Requirement ▸ Restate word for word the entries below, starting at the line with "Elige provincia" and ending at the line with "Alternative zu Verpackungs-Chips". Keep both end lines and omit the pictures.
※ ※ ※
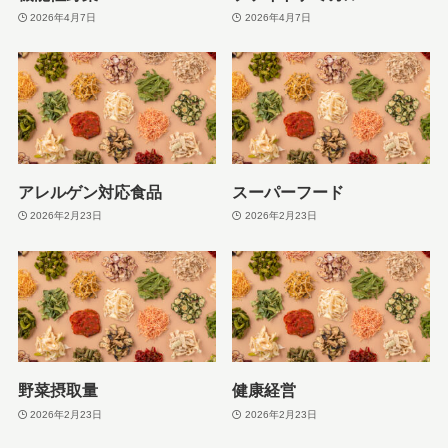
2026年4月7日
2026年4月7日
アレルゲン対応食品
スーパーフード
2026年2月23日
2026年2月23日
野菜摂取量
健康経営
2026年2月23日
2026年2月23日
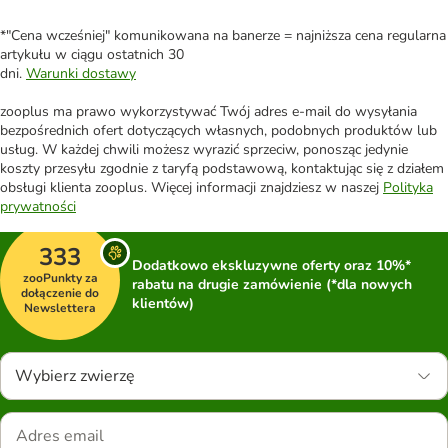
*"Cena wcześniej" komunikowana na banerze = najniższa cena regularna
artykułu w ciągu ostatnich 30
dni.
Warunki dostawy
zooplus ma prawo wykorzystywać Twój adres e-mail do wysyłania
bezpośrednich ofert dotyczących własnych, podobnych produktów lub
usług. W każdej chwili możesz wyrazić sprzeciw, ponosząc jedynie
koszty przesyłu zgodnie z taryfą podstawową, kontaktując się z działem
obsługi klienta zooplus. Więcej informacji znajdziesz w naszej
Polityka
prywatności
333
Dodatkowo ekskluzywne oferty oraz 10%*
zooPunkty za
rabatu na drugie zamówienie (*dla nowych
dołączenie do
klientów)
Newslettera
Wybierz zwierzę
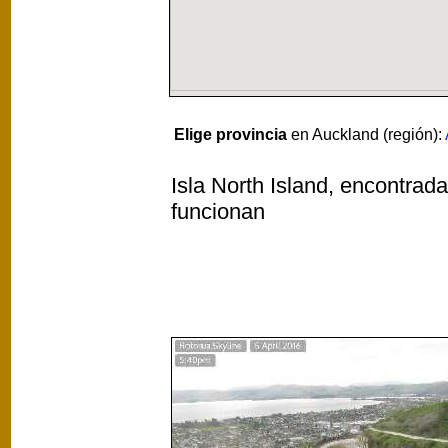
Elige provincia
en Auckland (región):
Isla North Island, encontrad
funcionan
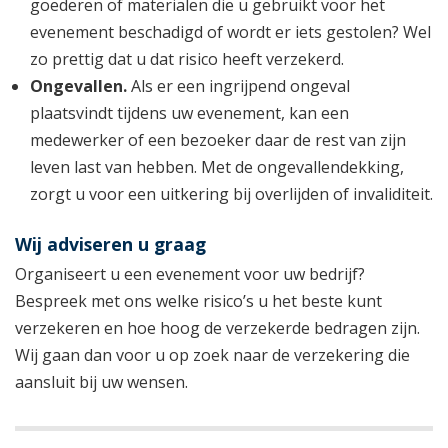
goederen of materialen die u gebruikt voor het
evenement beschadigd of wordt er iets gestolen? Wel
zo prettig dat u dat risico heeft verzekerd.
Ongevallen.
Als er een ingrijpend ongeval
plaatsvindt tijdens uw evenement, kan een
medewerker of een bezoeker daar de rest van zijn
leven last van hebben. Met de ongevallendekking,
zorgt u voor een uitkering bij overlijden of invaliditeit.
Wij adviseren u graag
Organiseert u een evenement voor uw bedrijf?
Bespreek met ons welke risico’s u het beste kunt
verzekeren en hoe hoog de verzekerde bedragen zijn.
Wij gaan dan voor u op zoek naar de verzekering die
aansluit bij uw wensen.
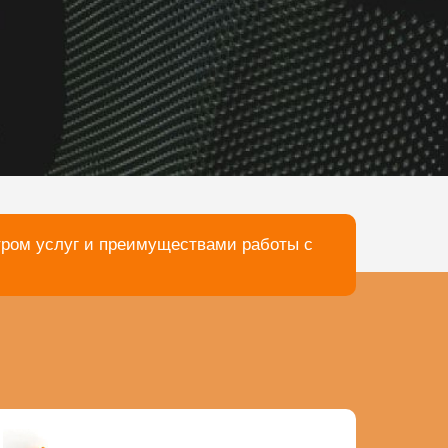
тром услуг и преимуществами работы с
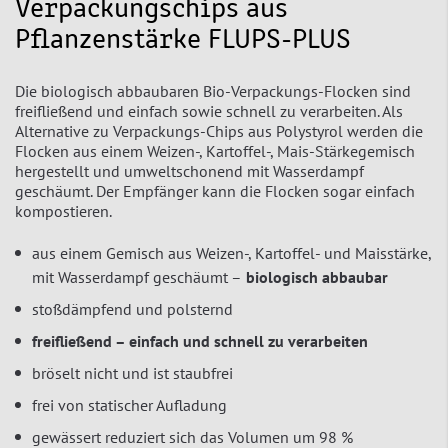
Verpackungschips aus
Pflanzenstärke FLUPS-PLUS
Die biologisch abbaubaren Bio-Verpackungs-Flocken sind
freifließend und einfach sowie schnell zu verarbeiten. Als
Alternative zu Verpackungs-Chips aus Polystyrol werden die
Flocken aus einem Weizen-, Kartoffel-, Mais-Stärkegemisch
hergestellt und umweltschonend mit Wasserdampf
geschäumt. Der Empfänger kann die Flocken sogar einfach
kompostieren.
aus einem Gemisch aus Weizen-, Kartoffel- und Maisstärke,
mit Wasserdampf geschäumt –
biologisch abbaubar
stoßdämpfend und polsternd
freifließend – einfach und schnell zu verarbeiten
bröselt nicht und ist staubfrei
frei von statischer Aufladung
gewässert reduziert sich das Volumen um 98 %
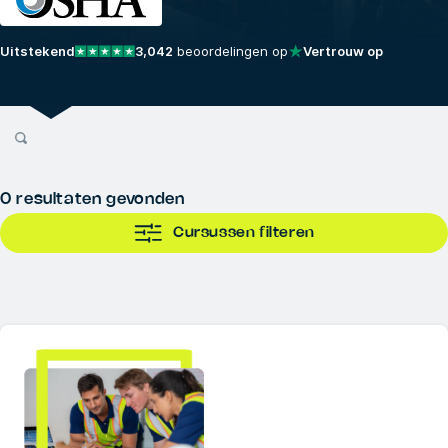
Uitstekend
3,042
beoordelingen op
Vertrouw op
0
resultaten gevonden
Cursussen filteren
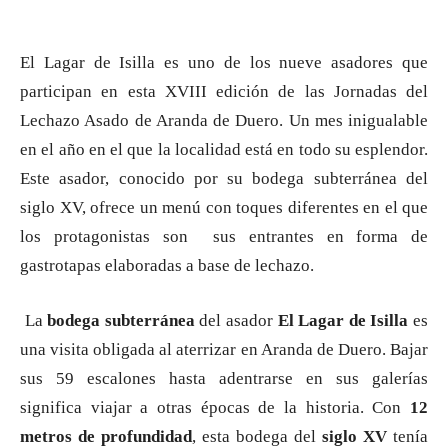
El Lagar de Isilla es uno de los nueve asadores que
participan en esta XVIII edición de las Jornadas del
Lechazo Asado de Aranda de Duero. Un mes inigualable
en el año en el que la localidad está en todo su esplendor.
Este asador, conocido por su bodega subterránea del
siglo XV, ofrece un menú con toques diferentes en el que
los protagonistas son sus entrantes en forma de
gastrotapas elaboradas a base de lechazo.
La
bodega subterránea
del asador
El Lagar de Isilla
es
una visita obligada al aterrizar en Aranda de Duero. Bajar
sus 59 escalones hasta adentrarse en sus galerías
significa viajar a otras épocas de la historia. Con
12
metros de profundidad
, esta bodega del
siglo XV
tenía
※ ※ ※
Reply ▸
Elige provincia
en Auckland (región):
Isla North Island, encontrad
funcionan
goederen of materialen die u gebruikt voor het
evenement beschadigd of wordt er iets gestolen? Wel
zo prettig dat u dat risico heeft verzekerd.
Ongevallen.
Als er een ingrijpend ongeval
plaatsvindt tijdens uw evenement, kan een
medewerker of een bezoeker daar de rest van zijn
leven last van hebben. Met de ongevallendekking,
zorgt u voor een uitkering bij overlijden of invaliditeit.
Wij adviseren u graag
Organiseert u een evenement voor uw bedrijf?
Bespreek met ons welke risico’s u het beste kunt
verzekeren en hoe hoog de verzekerde bedragen zijn.
Wij gaan dan voor u op zoek naar de verzekering die
aansluit bij uw wensen.
тром услуг и преимуществами работы с
Verpackungschips aus
Pflanzenstärke FLUPS-PLUS
Die biologisch abbaubaren Bio-Verpackungs-Flocken sind
freifließend und einfach sowie schnell zu verarbeiten. Als
Alternative zu Verpackungs-Chips aus Polystyrol werden die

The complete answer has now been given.